Klaim itu didasarkan pada hasil tangkapan pelaku kejahatan narkoba sejak awal 2015 hingga Januari 2016. Sebanyak 90 persen pelaku kejahatan narkoba yang ditangkap tidak berasal dari Desa Parseh. "Tidak ada lagi kampung narkoba di Bangkalan," katanya, Minggu, 24 Januari 2016.
Menurut dia, keberhasilan itu adalah hasil operasi besar-besaran yang dilakukan di Desa Parseh, baik oleh Polres Bangkalan, Kepolisian Daerah Jawa Timur, maupun Badan Narkotika Nasional. Meski demikian, Windiyanto mengakui pemberantasan narkoba di Desa Parseh tidak bisa dilakukan sampai 100 persen. "Minimal transaksi narkoba tidak sevulgar dan semarak dulu," ucapnya.
Klaim ini diamini KBO Reserse Narkoba Polres Bangkalan Inspektur Satu Eko Siswanto. Hasil pantauan di lapangan, tutur dia, lokasi yang dulu terdeteksi sebagai bilik-bilik narkoba telah berubah menjadi kandang kambing. "Ini hasil pantauan kami. Banyak yang dulunya bilik sekarang menjadi kandang kambing," ujarnya.
Namun keberhasilan memberantas kampung narkoba tersebut justru membuat polisi kerepotan memberantas narkoba. Musababnya, peredaran narkoba kini merata di hampir semua kecamatan.
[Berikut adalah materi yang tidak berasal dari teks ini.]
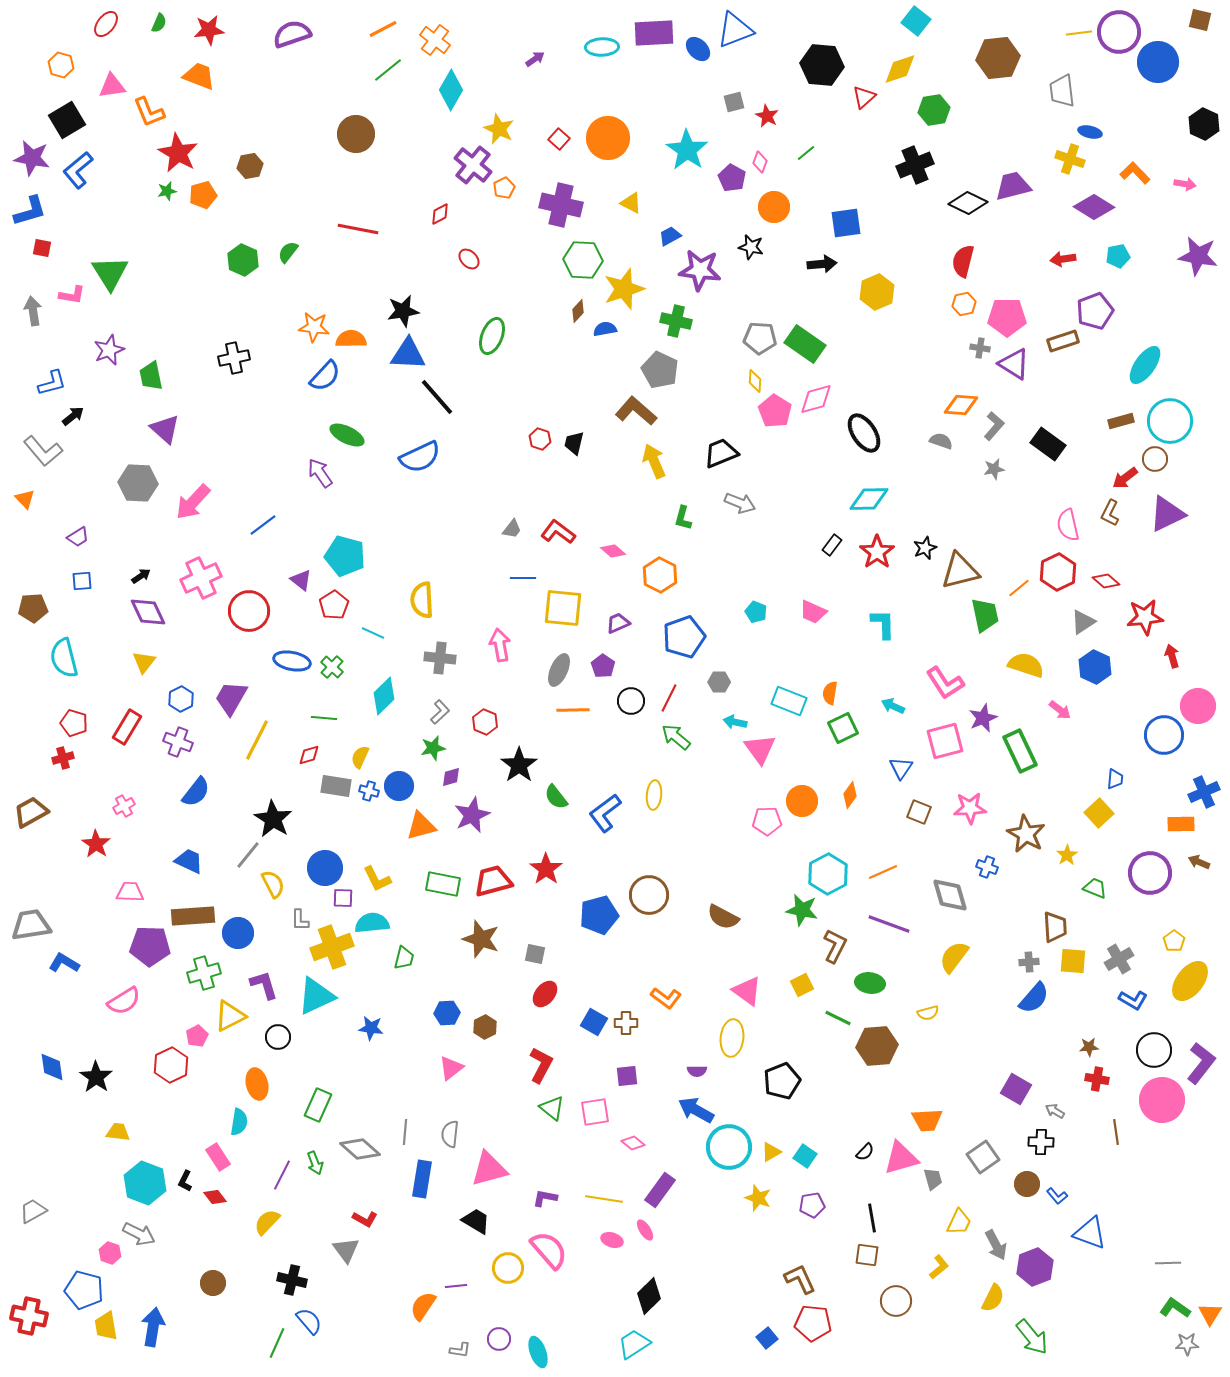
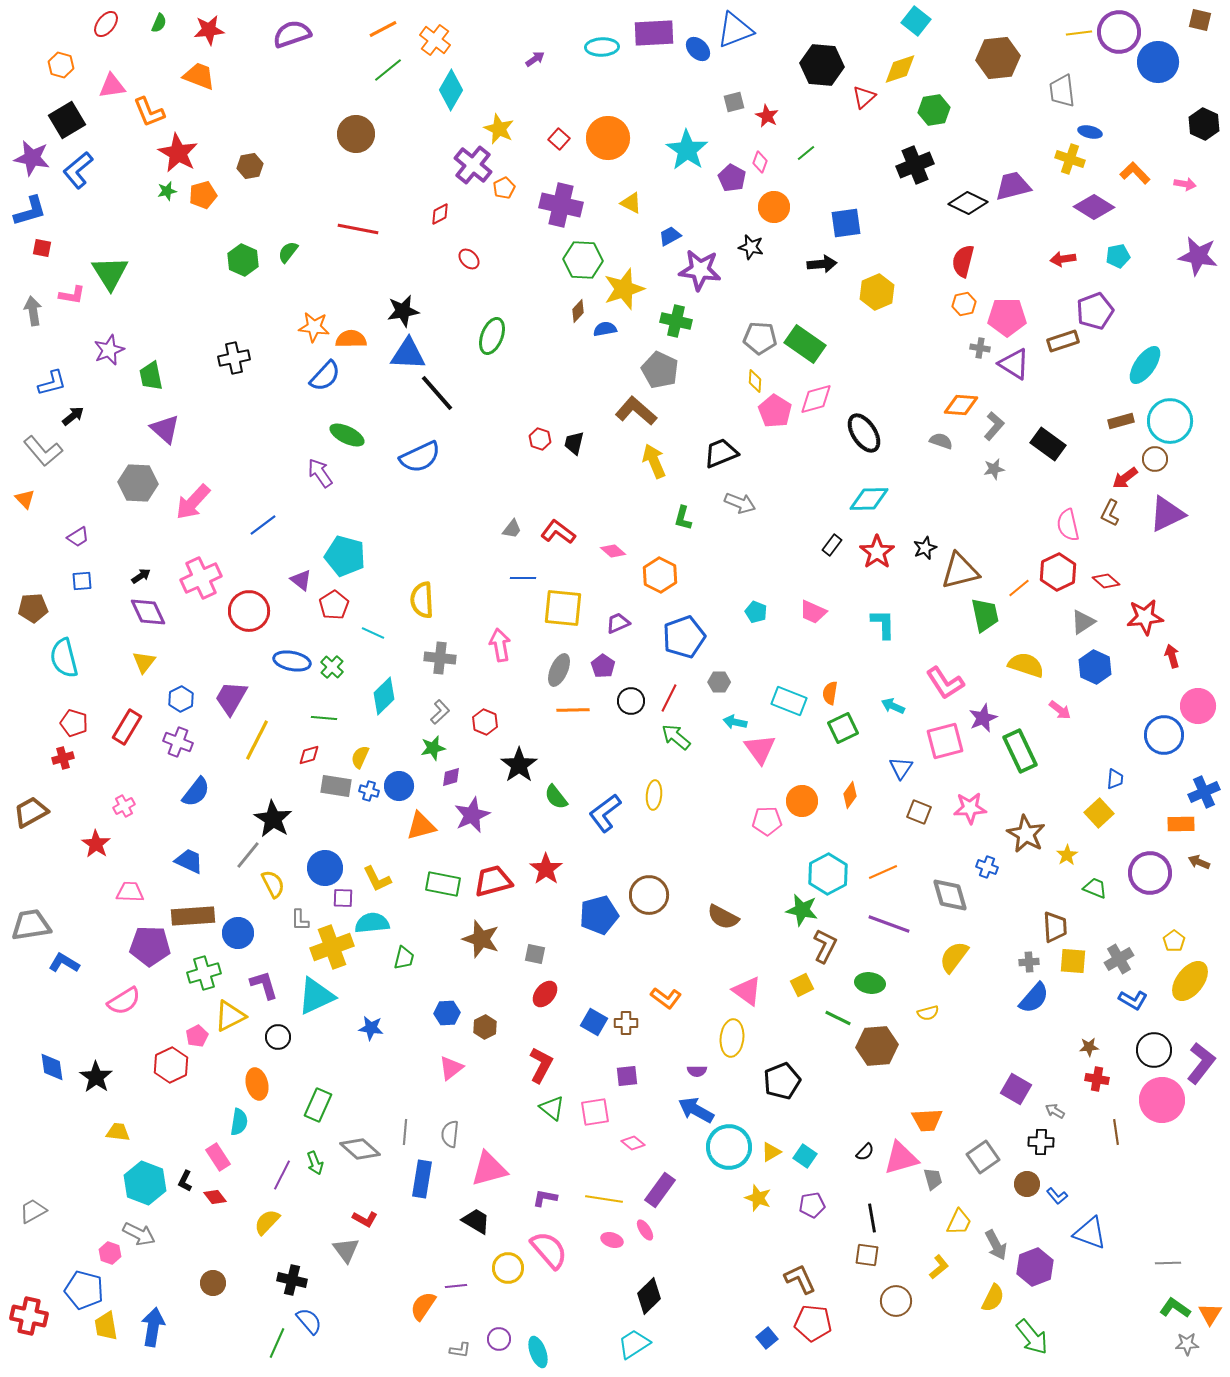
black line at (437, 397): moved 4 px up
brown L-shape at (835, 946): moved 10 px left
Kondisi ini membuat polisi makin sulit memantau peredaran narkoba, karena wilayah peredarannya kian luas. "Tapi ini bukan alasan. Kami akan tetap memberantas peredaran narkoba," ucapnya.
Data Satuan Reserse Narkoba Polres Bangkalan menyebutkan, sepanjang 2015, polisi berhasil mengungkap 55 kasus narkoba dengan 91 tersangka. Dari 55 kasus itu, polisi berhasil menyita barang bukti sabu seberat 149,9 gram.
Sebagian besar tersangka ditangkap di luar kampung narkoba, yakni di Kecamatan Klampis, Tanah Merah, Kota, Kamal, Sepuluh, Tanjung Bumi, Geger, Kwanyar, dan Labang. "Pelaku yang ditangkap juga bukan 'lulusan' sana (Desa Parseh)," tutur Windiyanto.